Multisystem Atrophy (MSA)
Multiple System Atrophy (MSA) is a neurodegenerative disorder. Individuals with MSA typically experience a median survival of 6-9 years from the onset of symptoms.
The exact cause of MSA is unknown, but it is believed to involve the abnormal accumulation of a protein called alpha-synuclein in certain brain cells, particularly oligodendroglia. This accumulation, along with neurodegeneration in striatonigral and olivopontocerebellar structures, is considered the pathological hallmark of the disease. Additionally, mutations in the COQ2 gene, which encodes an enzyme involved in the biosynthesis of coenzyme Q10, have been identified in some families with MSA. Certain variants of the COQ2 gene have also been associated with an increased risk for sporadic MSA.
This combination of autonomic dysfunction, motor symptoms, and pathological features contributes to the complex clinical presentation of MSA, making diagnosis and management challenging for healthcare professionals. Treatment focuses on alleviating symptoms and improving quality of life, as there is currently no cure for the disease.


This figure shows the location of Multisystem Atrophy within the brain. Different colors represent various brain regions according to their labels, while the points indicate areas with a potential presence of Multisystem Atrophy.

Symptom
Symptoms of Multiple System Atrophy (MSA) can vary depending on the subtype (MSA-P or MSA-C) and the stage of the disease. Common symptoms may include:
- Autonomic Dysfunction:
– Orthostatic hypotension (low blood pressure upon standing)
– Urinary incontinence or retention
– Erectile dysfunction - Parkinsonism (MSA-P subtype):
– Bradykinesia (slowness of movement)
– Rigidity (stiffness of muscles)
– Tremor (usually less prominent than in Parkinson’s disease)
– Postural instability (difficulty maintaining balance) - Cerebellar Impairment (MSA-C subtype):
– Ataxia (lack of coordination and balance)
– Dysarthria (difficulty speaking)
– Dysmetria (inaccurate movements)
– Nystagmus (involuntary eye movements) - Corticospinal Signs: Hyperreflexia (exaggerated reflexes)
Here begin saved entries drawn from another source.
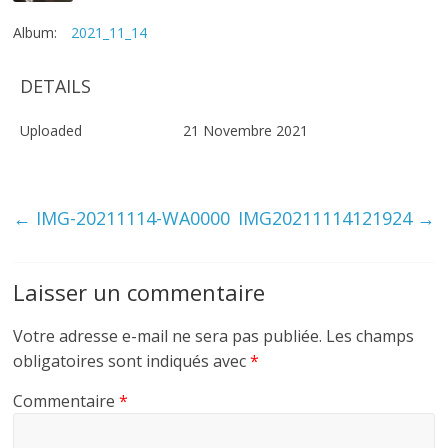
Album:
2021_11_14
DETAILS
Uploaded
21 Novembre 2021
←
IMG-20211114-WA0000
IMG20211114121924
→
Laisser un commentaire
Votre adresse e-mail ne sera pas publiée.
Les champs
obligatoires sont indiqués avec
*
Commentaire
*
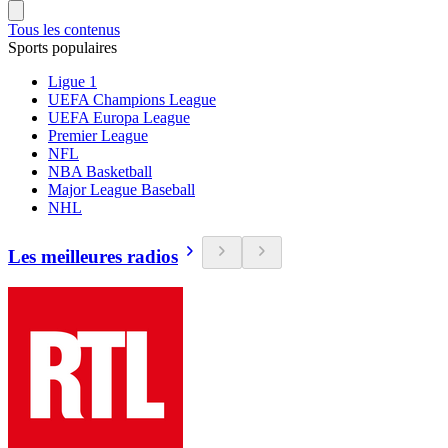
Tous les contenus
Sports populaires
Ligue 1
UEFA Champions League
UEFA Europa League
Premier League
NFL
NBA Basketball
Major League Baseball
NHL
Les meilleures radios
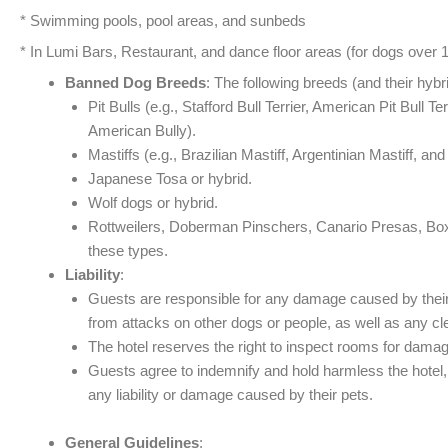
* Swimming pools, pool areas, and sunbeds
* In Lumi Bars, Restaurant, and dance floor areas (for dogs over 
Banned Dog Breeds
: The following breeds (and their hybr
Pit Bulls (e.g., Stafford Bull Terrier, American Pit Bull Te
American Bully).
Mastiffs (e.g., Brazilian Mastiff, Argentinian Mastiff, and
Japanese Tosa or hybrid.
Wolf dogs or hybrid.
Rottweilers, Doberman Pinschers, Canario Presas, Box
these types.
Liability
:
Guests are responsible for any damage caused by their d
from attacks on other dogs or people, as well as any cle
The hotel reserves the right to inspect rooms for dama
Guests agree to indemnify and hold harmless the hotel,
any liability or damage caused by their pets.
General Guidelines
:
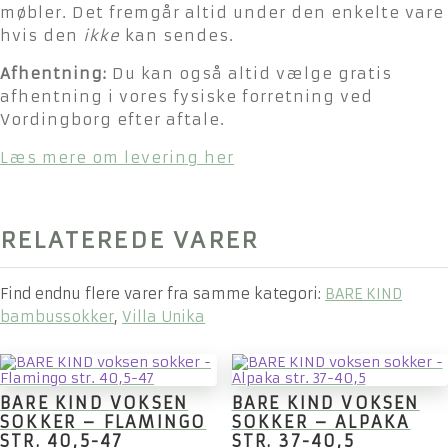
møbler. Det fremgår altid under den enkelte vare
hvis den
ikke
kan sendes.
Afhentning:
Du kan også altid vælge gratis
afhentning i vores fysiske forretning ved
Vordingborg efter aftale.
Læs mere om levering her
RELATEREDE VARER
Find endnu flere varer fra samme kategori:
BARE KIND
bambussokker
,
Villa Unika
BARE KIND VOKSEN
BARE KIND VOKSEN
SOKKER – FLAMINGO
SOKKER – ALPAKA
STR. 40,5-47
STR. 37-40,5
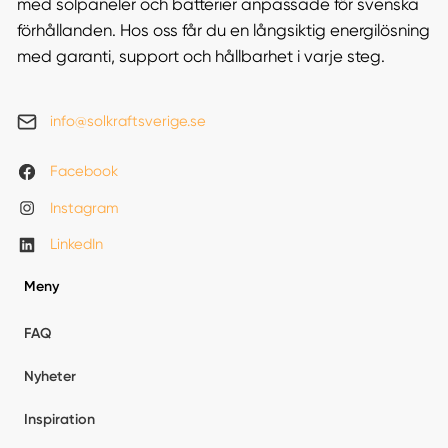
med solpaneler och batterier anpassade för svenska
förhållanden. Hos oss får du en långsiktig energilösning
med garanti, support och hållbarhet i varje steg.
info@solkraftsverige.se
Facebook
Instagram
LinkedIn
Meny
FAQ
Nyheter
Inspiration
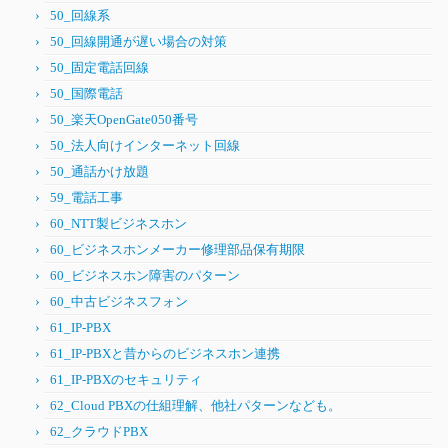
50_回線系
50_回線開通が遅い場合の対策
50_固定電話回線
50_国際電話
50_楽天OpenGate050番号
50_法人向けインターネット回線
50_通話かけ放題
59_電話工事
60_NTT製ビジネスホン
60_ビジネスホンメーカー修理部品保有期限
60_ビジネスホン障害のパターン
60_中古ビジネスフォン
61_IP-PBX
61_IP-PBXと昔からのビジネスホン連携
61_IP-PBXのセキュリティ
62_Cloud PBXの仕組理解、他社パターンなども。
62_クラウドPBX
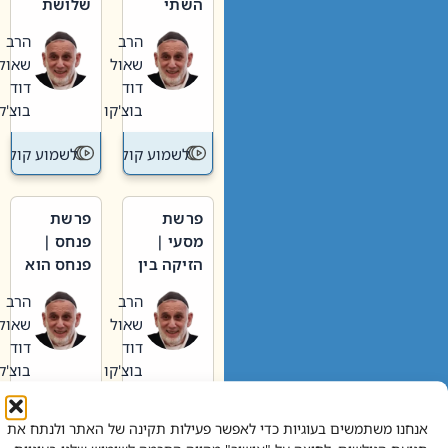
השתי
שלושת
וערב של
האבות
הרב
הרב
חיינו
שאול
שאול
דוד
דוד
בוצ'קו
בוצ'קו
לשמוע קול תורה – מדרש בפרשה
לשמוע קול תור
פרשת
פרשת
מסעי |
פנחס |
הזיקה בין
פנחס הוא
הכהן
אליהו: בין
הרב
הרב
הגדול לעם
קנאות
שאול
שאול
הורסת
דוד
דוד
לקנאות
בוצ'קו
בוצ'קו
בונה
לשמוע קול תורה – מדרש בפרשה
לשמוע קול תור
אנחנו משתמשים בעוגיות כדי לאפשר פעילות תקינה של האתר ולנתח את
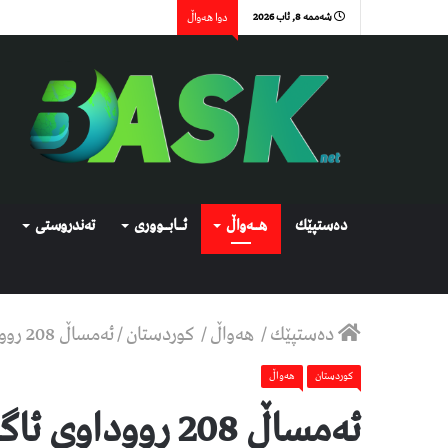
شەممە 8, ئاب 2026
دوا هەواڵ
دەستپێك
هــەواڵ
ئــابــووری
تەندروستی
دەستپێك
/
هەواڵ
/
كوردستان
/
ئەمساڵ 208 رووداوى ئاگرکەوتنەوە تەنها لە هەولێر روویانداوە
كوردستان
هەواڵ
ئەمساڵ 208 روودا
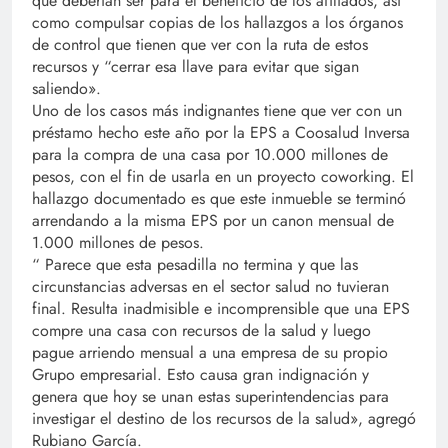
que deberían ser para el beneficio de los afiliados, así
como compulsar copias de los hallazgos a los órganos
de control que tienen que ver con la ruta de estos
recursos y “cerrar esa llave para evitar que sigan
saliendo».
Uno de los casos más indignantes tiene que ver con un
préstamo hecho este año por la EPS a Coosalud Inversa
para la compra de una casa por 10.000 millones de
pesos, con el fin de usarla en un proyecto coworking. El
hallazgo documentado es que este inmueble se terminó
arrendando a la misma EPS por un canon mensual de
1.000 millones de pesos.
​​“​​​ Parece que esta pesadilla no termina y que las
circunstancias adversas en el sector salud no tuvieran
final. Resulta inadmisible e incomprensible que una EPS
compre una casa con recursos de la salud y luego
pague arriendo mensual a una empresa de su propio
Grupo empresarial. Esto causa gran indignación y
genera que hoy se unan estas superintendencias para
investigar el destino de los recursos de la salud», agregó
Rubiano García.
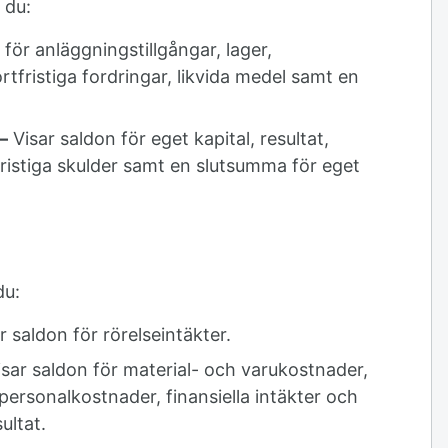
 du:
för anläggningstillgångar, lager,
rtfristiga fordringar, likvida medel samt en
–
Visar saldon för eget kapital, resultat,
tfristiga skulder samt en slutsumma för eget
du:
r saldon för rörelseintäkter.
sar saldon för material- och varukostnader,
personalkostnader, finansiella intäkter och
ultat.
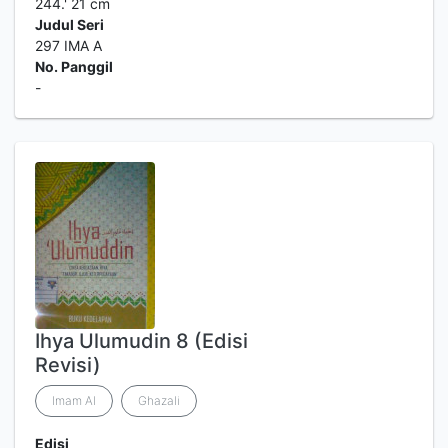
244.' 21 cm
Judul Seri
297 IMA A
No. Panggil
-
Ihya Ulumudin 8 (Edisi
Revisi)
Imam Al
Ghazali
Edisi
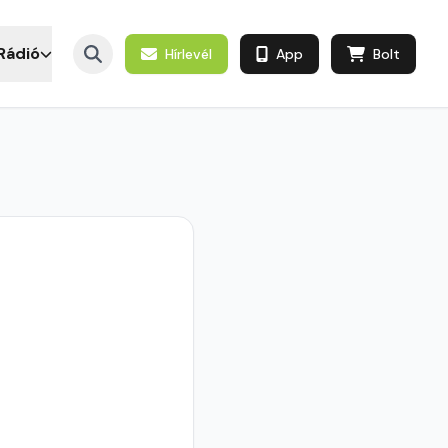
Rádió
Hírlevél
App
Bolt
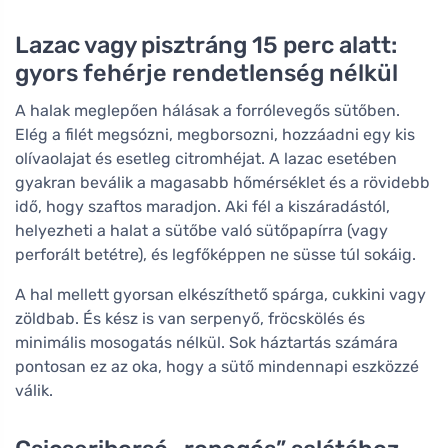
Lazac vagy pisztráng 15 perc alatt:
gyors fehérje rendetlenség nélkül
A halak meglepően hálásak a forrólevegős sütőben.
Elég a filét megsózni, megborsozni, hozzáadni egy kis
olívaolajat és esetleg citromhéjat. A lazac esetében
gyakran beválik a magasabb hőmérséklet és a rövidebb
idő, hogy szaftos maradjon. Aki fél a kiszáradástól,
helyezheti a halat a sütőbe való sütőpapírra (vagy
perforált betétre), és legfőképpen ne süsse túl sokáig.
A hal mellett gyorsan elkészíthető spárga, cukkini vagy
zöldbab. És kész is van serpenyő, fröcskölés és
minimális mosogatás nélkül. Sok háztartás számára
pontosan ez az oka, hogy a sütő mindennapi eszközzé
válik.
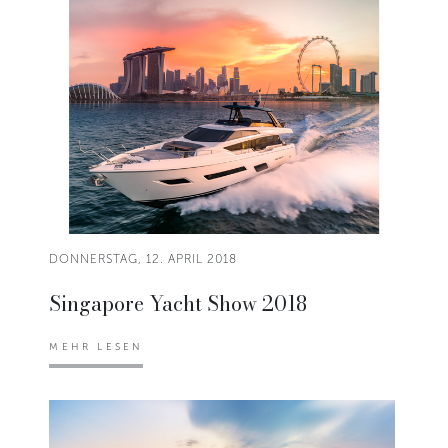
DONNERSTAG, 12. APRIL 2018
Singapore Yacht Show 2018
MEHR LESEN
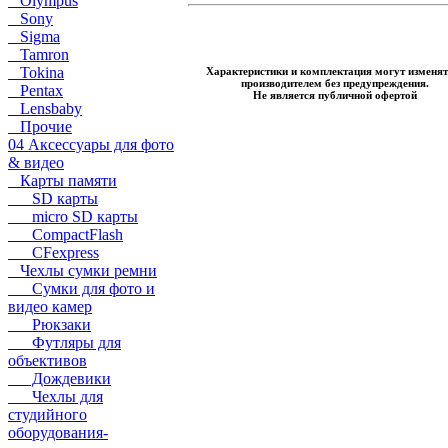
Olympus
Sony
Sigma
Tamron
Tokina
Характеристики и комплектация могут изменят
производителем без предупреждения.
Pentax
Не является публичной офертой
Lensbaby
Прочие
04 Аксессуары для фото
& видео
Карты памяти
SD карты
micro SD карты
CompactFlash
CFexpress
Чехлы сумки ремни
Сумки для фото и
видео камер
Рюкзаки
Футляры для
объективов
Дождевики
Чехлы для
студийного
оборудования-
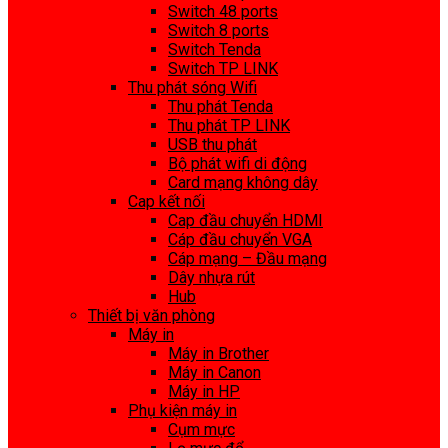
Switch 48 ports
Switch 8 ports
Switch Tenda
Switch TP LINK
Thu phát sóng Wifi
Thu phát Tenda
Thu phát TP LINK
USB thu phát
Bộ phát wifi di động
Card mạng không dây
Cap kết nối
Cap đầu chuyển HDMI
Cáp đầu chuyển VGA
Cáp mạng – Đầu mạng
Dây nhựa rút
Hub
Thiết bị văn phòng
Máy in
Máy in Brother
Máy in Canon
Máy in HP
Phụ kiện máy in
Cụm mực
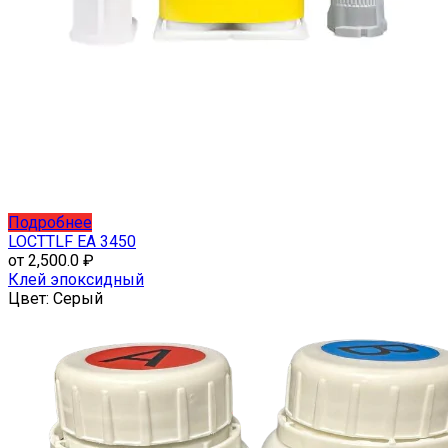
Этот
Подробнее
товар
LOCTTLF EA 3450
имеет
от
2,500.0
₽
несколько
Клей эпоксидный
вариаций.
Цвет:
Серый
Опции
можно
выбрать
на
странице
товара.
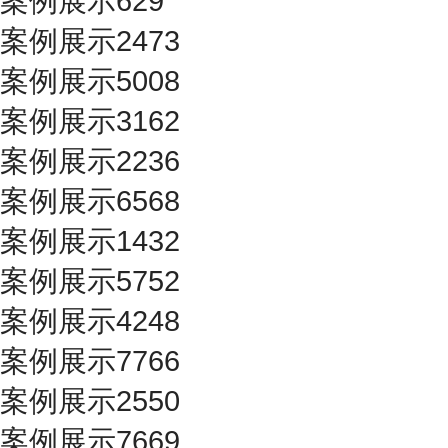
案例展示629
案例展示2473
案例展示5008
案例展示3162
案例展示2236
案例展示6568
案例展示1432
案例展示5752
案例展示4248
案例展示7766
案例展示2550
案例展示7669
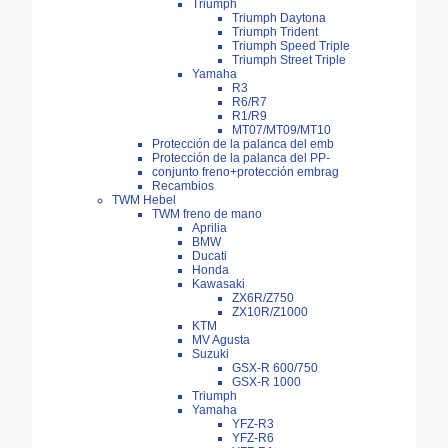
Triumph
Triumph Daytona
Triumph Trident
Triumph Speed Triple
Triumph Street Triple
Yamaha
R3
R6/R7
R1/R9
MT07/MT09/MT10
Protección de la palanca del emb
Protección de la palanca del PP-
conjunto freno+protección embrag
Recambios
TWM Hebel
TWM freno de mano
Aprilia
BMW
Ducati
Honda
Kawasaki
ZX6R/Z750
ZX10R/Z1000
KTM
MV Agusta
Suzuki
GSX-R 600/750
GSX-R 1000
Triumph
Yamaha
YFZ-R3
YFZ-R6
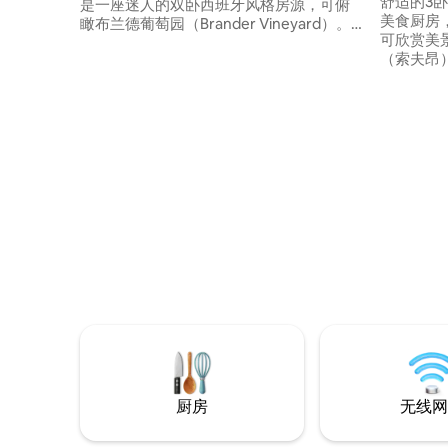
舒适的3卧
是一座迷人的双卧西班牙风格房源，可俯
美食厨房
瞰布兰德葡萄园（Brander Vineyard）。
可欣赏美
这是一处真正独一无二的房源，采用墨西
（索夫昂） 步行即可到达Ride
哥民间艺术品装饰！ 步行5分钟即可抵达洛
Button
斯奥利沃斯杂货店（Los Olivos
就是Bob's Wel
Grocery），您可以轻松地在最先进的厨房
们的自行
里储备必需品，也可以在附近许多很棒的
洛斯奥利沃
餐厅用餐。 宽敞的露台可俯瞰葡萄园，为
分钟即可抵达
您提供极致的隐私空间。
告价格包
折扣会自
厨房
无线网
- Muscle Weakness: Progressive weakness of voluntary muscles, leading to difficulties with movement and mobility
- Dysphagia: Difficulty swallowing, which can lead to choking or aspiration pneumonia
- Sleep Disturbances:
– Rapid eye movement (REM) sleep behavior disorder
– Insomnia or excessive daytime sleepiness - Cognitive Changes:
– Mild cognitive impairment
– Dementia (may occur in later stages of the disease) - Emotional and Behavioral Changes:
– Depression
– Anxiety
– Apathy
– Impulse control disorders
These symptoms can significantly impact daily functioning and quality of life for individuals with MSA.